The disease well develop in moist conditions and is especially common in fields with overhead-irrigation such as by means of a center pivot. Agricultural practices that promote extensive canopy growth and keep relative humidity and free moisture in the crop canopy for extended periods of time and reduce wind movement, favor disease development.

Symptoms of white mold

White mold symptoms first appear as water soaked lesions 14 to 20 days following row closure. Lesions usually first appear in the intersections between the stem and branches, or on branches and stems in contact with the soil. These become quickly covered with a white cottony growth that can spread rapidly to nearby stems and leaves if moisture is present for several hours. As lesions expand they can girdle stems causing foliage to wilt. White mold is also often accompanied by bacterial stem rot, especially under wet conditions.

When conditions become dry, lesions dry out and turn beige, tan or bleached white in color and papery in appearance. As infected tissue decays, hard irregularly shaped resting structures called sclerotia form on the inside and outside of decaying tissue. No stem rot symptoms are observed on below-ground tissues( i.e. roots, stolons or tubers).

Management of white mold disease

Effective management of white mold requires implementation of an integrated disease management approach. The disease can be controlled primarily through the use of cultural practices and foliar fungicides.

Good fertility management to prevent excessive canopy development will also suppress white mold.

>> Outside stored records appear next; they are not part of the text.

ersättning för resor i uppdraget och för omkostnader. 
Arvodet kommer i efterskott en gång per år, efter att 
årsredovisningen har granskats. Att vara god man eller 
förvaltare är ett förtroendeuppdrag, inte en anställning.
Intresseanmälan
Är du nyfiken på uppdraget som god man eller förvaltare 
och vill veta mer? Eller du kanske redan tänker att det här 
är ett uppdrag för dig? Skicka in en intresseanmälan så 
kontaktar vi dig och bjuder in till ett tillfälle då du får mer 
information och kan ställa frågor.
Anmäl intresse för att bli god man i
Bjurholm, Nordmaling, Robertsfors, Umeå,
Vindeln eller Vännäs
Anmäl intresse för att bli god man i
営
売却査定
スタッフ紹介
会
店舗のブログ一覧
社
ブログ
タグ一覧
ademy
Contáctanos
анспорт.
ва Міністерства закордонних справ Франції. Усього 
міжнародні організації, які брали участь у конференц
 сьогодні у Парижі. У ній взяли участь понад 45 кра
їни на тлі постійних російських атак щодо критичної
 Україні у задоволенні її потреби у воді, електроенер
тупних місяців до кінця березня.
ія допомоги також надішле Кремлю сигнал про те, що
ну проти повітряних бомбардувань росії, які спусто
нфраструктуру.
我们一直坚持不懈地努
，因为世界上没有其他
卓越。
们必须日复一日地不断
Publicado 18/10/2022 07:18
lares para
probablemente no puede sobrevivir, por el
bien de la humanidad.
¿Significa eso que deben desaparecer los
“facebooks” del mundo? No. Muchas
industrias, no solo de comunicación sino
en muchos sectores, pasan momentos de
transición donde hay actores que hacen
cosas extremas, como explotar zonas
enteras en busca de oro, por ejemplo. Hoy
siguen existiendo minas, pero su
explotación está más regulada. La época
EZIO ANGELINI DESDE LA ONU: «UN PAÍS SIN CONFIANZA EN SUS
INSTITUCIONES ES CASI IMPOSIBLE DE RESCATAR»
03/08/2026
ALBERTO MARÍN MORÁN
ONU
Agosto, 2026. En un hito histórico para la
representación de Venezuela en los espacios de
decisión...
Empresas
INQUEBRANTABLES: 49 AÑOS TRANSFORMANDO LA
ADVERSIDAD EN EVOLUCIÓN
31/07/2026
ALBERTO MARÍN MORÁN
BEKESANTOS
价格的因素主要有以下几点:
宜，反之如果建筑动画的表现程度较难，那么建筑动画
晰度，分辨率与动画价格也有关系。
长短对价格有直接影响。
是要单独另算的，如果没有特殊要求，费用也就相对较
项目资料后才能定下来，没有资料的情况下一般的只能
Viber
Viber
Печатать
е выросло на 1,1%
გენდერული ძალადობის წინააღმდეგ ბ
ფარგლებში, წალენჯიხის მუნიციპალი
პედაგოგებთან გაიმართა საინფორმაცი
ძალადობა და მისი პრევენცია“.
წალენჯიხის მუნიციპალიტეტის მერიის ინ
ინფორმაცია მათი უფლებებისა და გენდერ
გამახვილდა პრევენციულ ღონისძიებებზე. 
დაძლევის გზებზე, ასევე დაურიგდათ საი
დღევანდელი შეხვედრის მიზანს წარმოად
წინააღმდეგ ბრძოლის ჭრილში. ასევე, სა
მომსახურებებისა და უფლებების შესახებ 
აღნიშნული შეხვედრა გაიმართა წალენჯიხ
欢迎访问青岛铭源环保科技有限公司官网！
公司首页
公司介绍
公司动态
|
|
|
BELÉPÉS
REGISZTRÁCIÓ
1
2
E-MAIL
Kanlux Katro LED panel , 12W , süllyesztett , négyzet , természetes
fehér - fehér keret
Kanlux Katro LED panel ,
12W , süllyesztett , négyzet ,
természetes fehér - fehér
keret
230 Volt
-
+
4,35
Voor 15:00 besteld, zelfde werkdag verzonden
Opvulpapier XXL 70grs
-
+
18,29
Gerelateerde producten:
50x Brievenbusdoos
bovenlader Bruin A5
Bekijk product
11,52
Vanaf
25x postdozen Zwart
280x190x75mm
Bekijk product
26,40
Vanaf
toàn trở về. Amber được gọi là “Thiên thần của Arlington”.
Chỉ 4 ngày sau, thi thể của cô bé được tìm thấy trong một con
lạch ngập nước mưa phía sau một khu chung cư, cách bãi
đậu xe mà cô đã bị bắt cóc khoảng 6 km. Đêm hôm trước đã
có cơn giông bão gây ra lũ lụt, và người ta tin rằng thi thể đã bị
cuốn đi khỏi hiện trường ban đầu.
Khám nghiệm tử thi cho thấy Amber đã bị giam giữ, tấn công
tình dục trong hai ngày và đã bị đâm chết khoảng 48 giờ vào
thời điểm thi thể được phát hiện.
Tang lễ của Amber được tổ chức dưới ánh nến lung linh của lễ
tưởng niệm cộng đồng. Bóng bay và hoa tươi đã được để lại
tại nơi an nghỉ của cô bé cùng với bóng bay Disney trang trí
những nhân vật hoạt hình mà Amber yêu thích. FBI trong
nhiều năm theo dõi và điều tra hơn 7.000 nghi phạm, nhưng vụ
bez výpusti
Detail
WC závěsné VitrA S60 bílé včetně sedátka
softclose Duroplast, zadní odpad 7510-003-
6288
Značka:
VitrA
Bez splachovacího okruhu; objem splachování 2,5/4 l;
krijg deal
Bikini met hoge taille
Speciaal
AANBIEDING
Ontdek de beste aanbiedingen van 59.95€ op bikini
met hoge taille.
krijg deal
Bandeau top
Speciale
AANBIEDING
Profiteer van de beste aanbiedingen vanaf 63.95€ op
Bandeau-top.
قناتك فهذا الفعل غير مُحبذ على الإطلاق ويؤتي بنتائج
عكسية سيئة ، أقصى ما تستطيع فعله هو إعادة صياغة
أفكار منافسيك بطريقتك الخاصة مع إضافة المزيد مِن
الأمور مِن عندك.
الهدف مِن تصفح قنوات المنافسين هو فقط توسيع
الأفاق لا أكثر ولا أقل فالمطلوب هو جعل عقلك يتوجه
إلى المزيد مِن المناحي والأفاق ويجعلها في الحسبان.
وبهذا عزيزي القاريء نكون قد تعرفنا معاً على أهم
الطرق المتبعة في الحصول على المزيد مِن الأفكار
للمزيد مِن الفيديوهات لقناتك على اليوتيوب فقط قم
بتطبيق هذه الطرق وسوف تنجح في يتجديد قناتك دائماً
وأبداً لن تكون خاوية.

As such, cultivars that naturally produce thicker, dense canopies are at higher risk of white mold, than those that produce sparser canopies.

Use of the biological control agent Conithirium minitans, a parasite of S. sclerotiorum sclerotia, to reduce the sclerotia bank in the soil has yielded conflicting results between the regions where the experiments were conducted.

The most widely cultivated commercial growers of potato are equally susceptible to Sclerotinia stem rot. In the absence of resistant cultivars, chemical control with fungicides remains the most effective management tactic. Successful fungicide products include Iprodione (a.i. iprodione), Botran (a.i. dichloran), Omega (a.i. fluazinam), Quadris (a.i. azoxystrobin), Topsin (a.i. thiophanate-methyl) and Endura (a.i. boscalid).

The long-lived sclerotia can be killed by flooding for about 5 weeks. Rotations with nonsusceptible crops, including potato only every third year, along with removal and destruction of infected plants, help reduce this disease. Avoid
overhead irrigation.

Field, greenhouse and in-vitro experiments have shown that there are no significant differences in the effectivness of these compounds. Using of these fungicides at initial full bloom are effective in reducing the number of infected stems.
However, using of the same fungicides made at or prior to row closure following label recommendations were found to offer erratic protection at best.